Ify balik menggenggam jari-jari Rio. Tapi tidak sanggup memikirkan jawaban apapun.

“Aku ga bisa memberikan janji bahwa aku akan memberikan hidup yang sempurna buat kamu Fy. Tapi aku janji, aku akan menyayangi kamu sebagai mana adanya. Kamu hanya perlu menjadi diri kamu sendiri di depan aku… Itu saja…”

Ify berusaha memikirkan jawaban yang cocok. Yang bisa mengungkapkan apa yang diteriakkan oleh hatinya saat ini. Tapi tidak ada satu kata pun yang bisa menyamai perasaan Ify saat ini. Maka Ify hanya balas menatap Rio sambil berusaha tersenyum. Berharap bahwa semua rasa itu dapat terlukis oleh tatapan matanya untuk dimengerti oleh Rio. Dan saat Rio tidak mengalihkan pandangannya dari Ify, dengan sebuah senyuman yang tidak akan pernah dilupakan Ify, Ify mendapatkan kepastian itu. Bahwa Rio mengerti jawaban Ify, meskipun tanpa kata.

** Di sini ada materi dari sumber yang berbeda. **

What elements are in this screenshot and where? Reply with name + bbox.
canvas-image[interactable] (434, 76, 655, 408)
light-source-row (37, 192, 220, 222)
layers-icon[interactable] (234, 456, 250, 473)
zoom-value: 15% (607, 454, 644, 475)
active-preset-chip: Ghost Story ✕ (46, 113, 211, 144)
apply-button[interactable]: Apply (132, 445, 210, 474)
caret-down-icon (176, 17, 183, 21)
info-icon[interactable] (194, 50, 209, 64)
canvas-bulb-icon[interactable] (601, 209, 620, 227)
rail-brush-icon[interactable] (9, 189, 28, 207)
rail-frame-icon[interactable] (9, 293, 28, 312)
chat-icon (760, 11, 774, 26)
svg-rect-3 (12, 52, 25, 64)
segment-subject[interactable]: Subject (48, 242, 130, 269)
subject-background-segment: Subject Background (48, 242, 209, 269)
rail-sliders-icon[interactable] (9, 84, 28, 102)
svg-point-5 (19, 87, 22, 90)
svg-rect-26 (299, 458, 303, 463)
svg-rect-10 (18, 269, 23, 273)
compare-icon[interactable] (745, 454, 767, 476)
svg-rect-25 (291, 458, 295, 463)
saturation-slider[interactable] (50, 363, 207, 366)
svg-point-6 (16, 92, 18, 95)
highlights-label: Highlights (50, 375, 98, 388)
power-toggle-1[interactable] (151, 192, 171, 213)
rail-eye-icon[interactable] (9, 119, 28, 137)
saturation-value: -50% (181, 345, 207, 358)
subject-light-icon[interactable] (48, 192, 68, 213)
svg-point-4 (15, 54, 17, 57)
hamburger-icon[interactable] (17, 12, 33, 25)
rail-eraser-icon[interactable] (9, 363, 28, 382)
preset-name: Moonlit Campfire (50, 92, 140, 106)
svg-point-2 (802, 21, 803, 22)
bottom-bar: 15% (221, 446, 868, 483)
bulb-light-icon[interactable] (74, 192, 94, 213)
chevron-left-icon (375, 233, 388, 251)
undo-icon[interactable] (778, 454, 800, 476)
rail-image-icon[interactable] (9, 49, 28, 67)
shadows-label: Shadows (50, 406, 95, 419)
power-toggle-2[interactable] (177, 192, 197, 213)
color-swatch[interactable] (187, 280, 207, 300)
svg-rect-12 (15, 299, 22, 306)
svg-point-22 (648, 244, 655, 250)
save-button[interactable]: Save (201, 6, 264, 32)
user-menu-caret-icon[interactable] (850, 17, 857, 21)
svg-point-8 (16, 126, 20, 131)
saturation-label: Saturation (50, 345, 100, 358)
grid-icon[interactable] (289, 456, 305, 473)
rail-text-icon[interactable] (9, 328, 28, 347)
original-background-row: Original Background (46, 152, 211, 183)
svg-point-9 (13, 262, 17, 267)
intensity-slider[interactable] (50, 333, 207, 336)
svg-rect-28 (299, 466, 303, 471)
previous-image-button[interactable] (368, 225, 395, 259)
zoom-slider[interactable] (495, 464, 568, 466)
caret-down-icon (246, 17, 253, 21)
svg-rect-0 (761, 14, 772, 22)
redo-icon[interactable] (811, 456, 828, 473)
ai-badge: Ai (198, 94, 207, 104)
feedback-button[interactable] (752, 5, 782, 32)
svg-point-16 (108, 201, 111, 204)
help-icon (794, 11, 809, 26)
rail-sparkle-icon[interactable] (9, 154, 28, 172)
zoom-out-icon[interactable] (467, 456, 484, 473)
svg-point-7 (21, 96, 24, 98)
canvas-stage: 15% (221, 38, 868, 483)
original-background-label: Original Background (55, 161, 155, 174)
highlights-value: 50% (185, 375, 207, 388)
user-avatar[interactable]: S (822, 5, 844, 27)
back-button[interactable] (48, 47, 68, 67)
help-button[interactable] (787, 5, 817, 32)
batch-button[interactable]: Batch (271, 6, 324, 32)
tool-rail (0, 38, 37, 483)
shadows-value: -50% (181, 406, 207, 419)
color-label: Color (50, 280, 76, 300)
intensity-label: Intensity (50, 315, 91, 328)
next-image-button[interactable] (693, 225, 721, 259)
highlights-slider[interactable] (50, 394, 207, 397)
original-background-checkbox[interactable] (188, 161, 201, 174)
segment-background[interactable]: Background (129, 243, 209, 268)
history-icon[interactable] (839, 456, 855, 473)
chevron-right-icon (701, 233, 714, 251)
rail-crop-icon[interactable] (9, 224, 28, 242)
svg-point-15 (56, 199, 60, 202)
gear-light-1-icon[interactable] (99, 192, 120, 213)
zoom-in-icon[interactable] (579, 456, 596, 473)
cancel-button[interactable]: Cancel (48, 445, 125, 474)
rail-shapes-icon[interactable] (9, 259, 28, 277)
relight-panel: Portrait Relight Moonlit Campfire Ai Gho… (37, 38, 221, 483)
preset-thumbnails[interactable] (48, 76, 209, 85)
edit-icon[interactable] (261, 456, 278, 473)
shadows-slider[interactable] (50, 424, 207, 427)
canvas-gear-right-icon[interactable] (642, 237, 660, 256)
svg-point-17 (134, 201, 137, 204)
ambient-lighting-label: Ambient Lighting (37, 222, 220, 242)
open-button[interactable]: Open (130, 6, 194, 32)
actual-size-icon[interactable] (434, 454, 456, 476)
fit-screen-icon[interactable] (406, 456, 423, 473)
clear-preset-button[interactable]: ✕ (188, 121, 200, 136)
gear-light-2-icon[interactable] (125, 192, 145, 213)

“Umm… so, are we now officially a couple or what?” tanya Ify perlahan.

Rio tertawa, dan mengacak-acak rambut Ify. “Terserah deh lo mau bilang apa…”. Rio lalu duduk di bangku halte itu.

“Duduk yuk… pegel tau ga sih berdiri mulu dari tadi…”

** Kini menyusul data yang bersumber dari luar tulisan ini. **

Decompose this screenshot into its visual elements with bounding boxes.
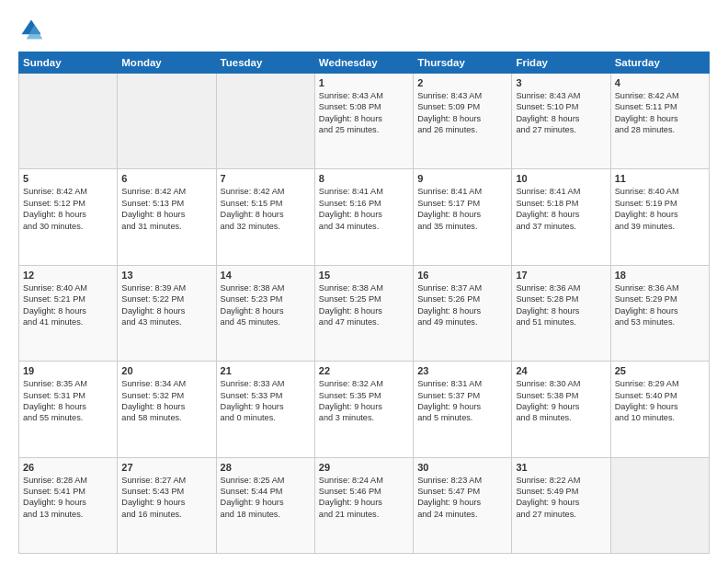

Ify mengikuti ajakan Rio, dan duduk di sebelahnya. Berdua mereka diam, memandangi hujan yang kini mulai mengucapkan perpisahan. Hingga akhirnya rinai itu berganti menjadi titik-titik yang tersisa, jatuh dari ranting-ranting pepohonan.

Ify melirik ke arah Rio, dan bertanya, “Kamu ga bawa jaket ya?”

Rio menggeleng. “Enggak. Mana aku tau kalo bakalan hujan. Pas berangkat dari rumah tadi juga kayaknya langitnya cerah-cerah aja tuh…”. Rio lalu menoleh ke arah Ify dan balik bertanya, “Emangnya kenapa?”

Ify sempat diam, ragu untuk menjawab. Tapi toh akhirnya menjawab pertanyaan Rio tadi, “Kan biasanya, kalo di sinetron-sinetron gitu, pas adegan hujan kayak gini dan ceweknya merasa kedinginan, yang cowok bakal ngasih jaketnya buat si cewek itu…”

Rio langsung tertawa panjang mendengar jawaban Ify tadi. “Ya ampun Fy… namanya juga sinetron… Kalo mau yang model kayak sinetron gitu, sekalian aja tadi aku ngomong sayang ke ke kamu bener-bener sambil hujan-hujanan. Bukannya sambil berteduh di bawah halte butut kayak giniii…” kata Rio, sambil mengacak-acak rambut Ify kembali.

“Kamu tu ga ada romantis-romantisnya ah…” kata Ify sambil sedikit merengut.

“Dibilangin. Kalo mau nyari yang romantis, sono… jadian sama artis Korea aja…”

“Emang sekarang aku jadian sama siapa?”

“Sama aku kan?”

Mereka berdua bertatapan, lalu serentak tertawa.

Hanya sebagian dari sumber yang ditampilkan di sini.